▸ **GIVEN DATA**:
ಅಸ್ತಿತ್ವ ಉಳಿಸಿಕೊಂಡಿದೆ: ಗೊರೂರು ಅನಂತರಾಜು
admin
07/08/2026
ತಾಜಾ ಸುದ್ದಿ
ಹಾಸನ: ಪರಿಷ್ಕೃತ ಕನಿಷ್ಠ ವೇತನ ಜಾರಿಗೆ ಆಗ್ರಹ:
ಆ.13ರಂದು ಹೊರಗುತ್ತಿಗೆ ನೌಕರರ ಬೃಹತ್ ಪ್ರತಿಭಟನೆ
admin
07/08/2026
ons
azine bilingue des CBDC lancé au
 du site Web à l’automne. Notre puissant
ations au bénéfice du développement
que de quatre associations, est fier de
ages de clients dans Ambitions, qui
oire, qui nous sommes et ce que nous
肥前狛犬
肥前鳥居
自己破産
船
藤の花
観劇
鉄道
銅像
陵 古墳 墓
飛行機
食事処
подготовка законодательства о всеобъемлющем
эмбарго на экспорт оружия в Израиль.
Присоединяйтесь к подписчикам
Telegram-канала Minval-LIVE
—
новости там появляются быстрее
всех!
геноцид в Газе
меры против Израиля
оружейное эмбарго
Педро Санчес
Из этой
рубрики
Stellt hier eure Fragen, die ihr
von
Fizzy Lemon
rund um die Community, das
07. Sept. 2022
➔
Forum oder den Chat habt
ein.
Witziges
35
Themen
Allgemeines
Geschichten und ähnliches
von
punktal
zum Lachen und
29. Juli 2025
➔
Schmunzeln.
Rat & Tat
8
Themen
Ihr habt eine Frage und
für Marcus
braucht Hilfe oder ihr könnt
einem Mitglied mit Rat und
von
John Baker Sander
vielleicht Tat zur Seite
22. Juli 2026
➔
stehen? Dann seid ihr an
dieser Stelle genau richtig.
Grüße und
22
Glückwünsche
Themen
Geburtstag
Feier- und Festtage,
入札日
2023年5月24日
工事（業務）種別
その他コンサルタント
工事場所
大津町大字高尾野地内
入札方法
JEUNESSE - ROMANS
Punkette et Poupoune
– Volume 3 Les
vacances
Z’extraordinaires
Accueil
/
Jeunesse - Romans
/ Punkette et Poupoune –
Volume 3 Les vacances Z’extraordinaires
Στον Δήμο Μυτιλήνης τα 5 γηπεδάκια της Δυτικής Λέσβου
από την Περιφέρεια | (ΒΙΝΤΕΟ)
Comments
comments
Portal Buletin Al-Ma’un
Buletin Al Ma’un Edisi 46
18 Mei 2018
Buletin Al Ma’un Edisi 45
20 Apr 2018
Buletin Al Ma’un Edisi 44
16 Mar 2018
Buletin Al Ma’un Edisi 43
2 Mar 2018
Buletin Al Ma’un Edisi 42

▸ **REQUIREMENT**:
Each record above is to be reproduced exactly, in full.

▸ **YOUR SOLUTION**:
ಅಸ್ತಿತ್ವ ಉಳಿಸಿಕೊಂಡಿದೆ: ಗೊರೂರು ಅನಂತರಾಜು
admin
07/08/2026
ತಾಜಾ ಸುದ್ದಿ
ಹಾಸನ: ಪರಿಷ್ಕೃತ ಕನಿಷ್ಠ ವೇತನ ಜಾರಿಗೆ ಆಗ್ರಹ:
ಆ.13ರಂದು ಹೊರಗುತ್ತಿಗೆ ನೌಕರರ ಬೃಹತ್ ಪ್ರತಿಭಟನೆ
admin
07/08/2026
ons
azine bilingue des CBDC lancé au
 du site Web à l’automne. Notre puissant
ations au bénéfice du développement
que de quatre associations, est fier de
ages de clients dans Ambitions, qui
oire, qui nous sommes et ce que nous
肥前狛犬
肥前鳥居
自己破産
船
藤の花
観劇
鉄道
銅像
陵 古墳 墓
飛行機
食事処
подготовка законодательства о всеобъемлющем
эмбарго на экспорт оружия в Израиль.
Присоединяйтесь к подписчикам
Telegram-канала Minval-LIVE
—
новости там появляются быстрее
всех!
геноцид в Газе
меры против Израиля
оружейное эмбарго
Педро Санчес
Из этой
рубрики
Stellt hier eure Fragen, die ihr
von
Fizzy Lemon
rund um die Community, das
07. Sept. 2022
➔
Forum oder den Chat habt
ein.
Witziges
35
Themen
Allgemeines
Geschichten und ähnliches
von
punktal
zum Lachen und
29. Juli 2025
➔
Schmunzeln.
Rat & Tat
8
Themen
Ihr habt eine Frage und
für Marcus
braucht Hilfe oder ihr könnt
einem Mitglied mit Rat und
von
John Baker Sander
vielleicht Tat zur Seite
22. Juli 2026
➔
stehen? Dann seid ihr an
dieser Stelle genau richtig.
Grüße und
22
Glückwünsche
Themen
Geburtstag
Feier- und Festtage,
入札日
2023年5月24日
工事（業務）種別
その他コンサルタント
工事場所
大津町大字高尾野地内
入札方法
JEUNESSE - ROMANS
Punkette et Poupoune
– Volume 3 Les
vacances
Z’extraordinaires
Accueil
/
Jeunesse - Romans
/ Punkette et Poupoune –
Volume 3 Les vacances Z’extraordinaires
Στον Δήμο Μυτιλήνης τα 5 γηπεδάκια της Δυτικής Λέσβου
από την Περιφέρεια | (ΒΙΝΤΕΟ)
Comments
comments
Portal Buletin Al-Ma’un
Buletin Al Ma’un Edisi 46
18 Mei 2018
Buletin Al Ma’un Edisi 45
20 Apr 2018
Buletin Al Ma’un Edisi 44
16 Mar 2018
Buletin Al Ma’un Edisi 43
2 Mar 2018
Buletin Al Ma’un Edisi 42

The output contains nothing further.